## YOUR GOAL
Once the line containing "era un caso similar, sí había asientos con" is found in the entries below, reproduce it and every line after it, stopping at and including the line containing "Утром 15 мая, председательствуя на сове"; reproduce nothing else, and keep each line exact.

## ENTRIES SUPPLIED
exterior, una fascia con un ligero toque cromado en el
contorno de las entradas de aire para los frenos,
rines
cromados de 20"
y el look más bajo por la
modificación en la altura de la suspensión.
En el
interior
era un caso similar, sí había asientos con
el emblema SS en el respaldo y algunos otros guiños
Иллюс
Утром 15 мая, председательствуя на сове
...
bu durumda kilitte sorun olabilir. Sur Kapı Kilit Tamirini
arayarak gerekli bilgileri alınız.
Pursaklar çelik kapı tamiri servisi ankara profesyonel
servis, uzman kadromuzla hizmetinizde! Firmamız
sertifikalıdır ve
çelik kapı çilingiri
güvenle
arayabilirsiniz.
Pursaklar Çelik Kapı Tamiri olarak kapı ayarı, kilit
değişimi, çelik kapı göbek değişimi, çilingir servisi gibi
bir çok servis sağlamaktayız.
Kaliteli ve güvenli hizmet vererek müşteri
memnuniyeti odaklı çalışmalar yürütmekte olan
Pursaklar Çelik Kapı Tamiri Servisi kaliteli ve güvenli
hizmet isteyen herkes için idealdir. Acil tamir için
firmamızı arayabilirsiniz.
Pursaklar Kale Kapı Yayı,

## SOLUTION TO THE PROBLEM
era un caso similar, sí había asientos con
el emblema SS en el respaldo y algunos otros guiños
Иллюс
Утром 15 мая, председательствуя на сове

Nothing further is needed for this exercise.